● **Exercise instructions**
Please write out only the lines from the line with "בקרב אנשי האו" to the line with "Forschung, mehr Lehre, mehr", inclusive, exactly as they stand below, without the pictures.

[Collected data]
____

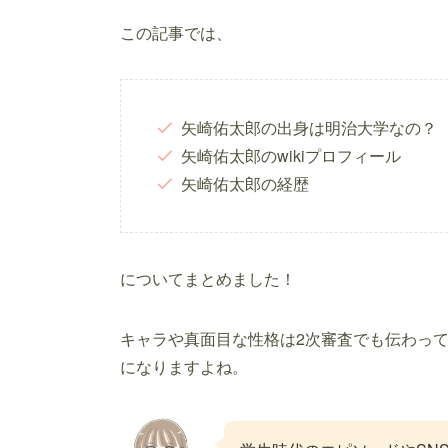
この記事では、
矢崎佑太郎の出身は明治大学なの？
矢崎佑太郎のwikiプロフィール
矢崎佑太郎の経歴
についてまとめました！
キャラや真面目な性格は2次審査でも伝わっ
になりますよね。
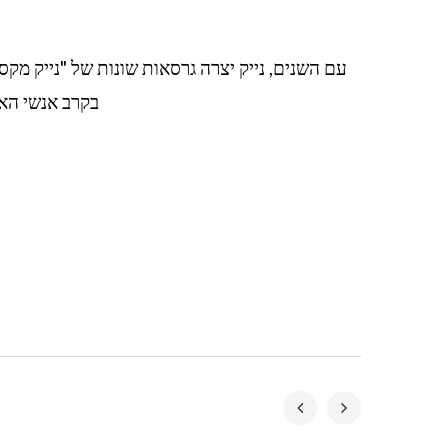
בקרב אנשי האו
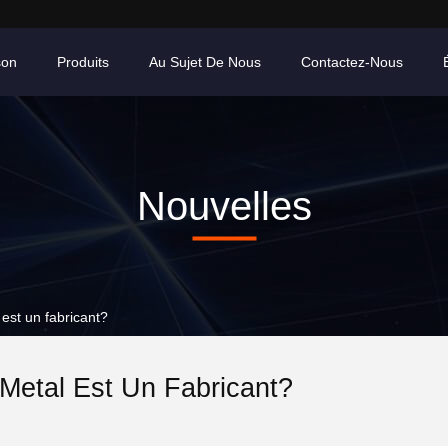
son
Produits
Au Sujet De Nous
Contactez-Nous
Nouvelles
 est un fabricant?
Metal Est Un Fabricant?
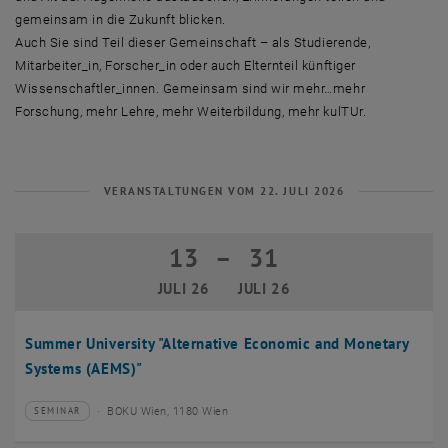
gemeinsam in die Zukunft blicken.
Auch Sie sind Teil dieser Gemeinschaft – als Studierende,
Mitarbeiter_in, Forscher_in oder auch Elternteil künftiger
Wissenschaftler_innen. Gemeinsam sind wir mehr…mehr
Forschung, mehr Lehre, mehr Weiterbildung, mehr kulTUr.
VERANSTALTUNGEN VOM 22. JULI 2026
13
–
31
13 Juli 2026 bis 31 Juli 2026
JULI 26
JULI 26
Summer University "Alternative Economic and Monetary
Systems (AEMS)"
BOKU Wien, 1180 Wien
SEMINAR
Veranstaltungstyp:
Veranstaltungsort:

____

● **Solution to this exercise**
בקרב אנשי האו
son
Produits
Au Sujet De Nous
Contactez-Nous
Nouvelles
 est un fabricant?
Metal Est Un Fabricant?
gemeinsam in die Zukunft blicken.
Auch Sie sind Teil dieser Gemeinschaft – als Studierende,
Mitarbeiter_in, Forscher_in oder auch Elternteil künftiger
Wissenschaftler_innen. Gemeinsam sind wir mehr…mehr
Forschung, mehr Lehre, mehr Weiterbildung, mehr kulTUr.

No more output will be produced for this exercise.